The Exorcist *****
I was legally underage the first time I saw The Exorcist, so were my friends Keith and Gary. We saw it at an old porno cinema in Waterloo Street in Newcastle; they never asked your age… allegedly. I can’t remember the year but we were still at school. We were too young. It was a double bill; they always were at that cinema, 4 screens, 3 of which showed porn, the 4th always screened double bills of classic 70’s movies that we were too young to see… so we saw a lot of them often, Dirty Harry movies, Bruce Lee and horror flicks. This time we turned up to see The Exorcist and The Exorcist 2: The Heretic; an all time classic and an all time piece of shit.
We were excited and nervous, we knew the reputation that came with this film, we were prepared… or so we thought. Between us we’d seen a lot of horror films but most horror films scare you with ‘jumps’ and quick cuts… this thing got under your skin and picked at your nerve endings. It ramped up the tension, threw in those ‘jump’ scares and shredded your nerves completely right through until after the closing music has faded.
The film begins at an archaeological dig near Nineveh in Iraq, it’s here we’re introduced to Father Merrin (Max von Sydow), the titular Exorcist.
In Georgetown, actress Chris MacNeil (Ellen Burstyn) notices odd noises in the attic and more alarmingly, disturbing changes in her 12 year old daughter Regan (Linda Blair). After Regan suffers through a series of medical tests, Chris takes her to see a psychiatrist whom Regan assaults. As a last resort Chris enlists the help of Father Karras (Jason Miller); a conflicted priest, he agrees to talk to Regan but doubts that she needs an exorcism.
You know the drill by now, shaking beds, blasphemy, levitation and physical assault on those around her as well as on Regan’s own body.
After a further visit Karras listens to some recordings he made of Regan, she is speaking in dead languages and backwards English. She taunts him about his sick mother. Karras agrees to ask for an exorcism to be performed. The church sends Father Merrin, an experienced exorcist, he has unfinished business with this demon…
I’d never seen anything like it at the time and no matter how many horror films I’ve seen since, not one of them has given me the sense of dread and emotional battering that The Exorcist did. And yes, that is a good thing.

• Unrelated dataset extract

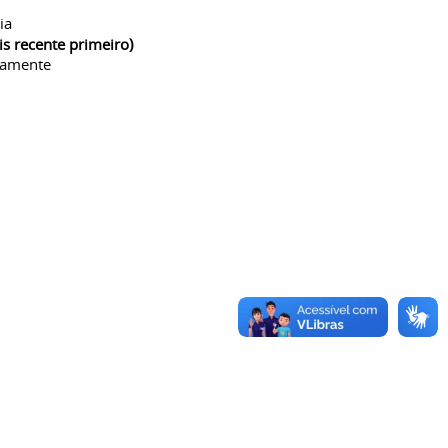
ia
is recente primeiro)
camente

There are excellent performances from everyone involved, a great script from an equally terrifying novel and awe inspiring visual and audio effects. This is an incredibly well directed movie by William Friedkin at the peak of his powers, a career defining film.
I’ve seen the film many times since that day in the musty, dark porno theatre; on video in the eighties, before and after it was ludicrously removed from video shops due to its placement on the ‘video nasties’ list. I also saw it on its ‘The version you’ve never seen before’ rerelease at the cinema; I own that version and the original cut on DVD, as well as the anthology box set (I‘m a completist tragic)… and EVERY time I watch it I get that same sense of fear and excitement I had back in Waterloo Street over 30 years ago. I prefer the original cut, the addition of the ‘spider walk’ scene to the rerelease adds little apart from it being a cool shot.
Every time I see the film I see something new in it, every time I see it, it’s different but the same. It’s intelligent, emotional, visceral and peerless. I’ve seen a lot of top ten, top fifty or top hundred lists for horror films, everyone is entitled to their opinion… but any of them that don’t have this at number 1 are full of shit. It’s THE greatest horror film EVER, there really is no competition.
Quality: 5 stars
Is it fun, God no, but is it good: 5 stars
There will be a review of the DVD anthology of The Exorcist, the sequels and both prequels soon.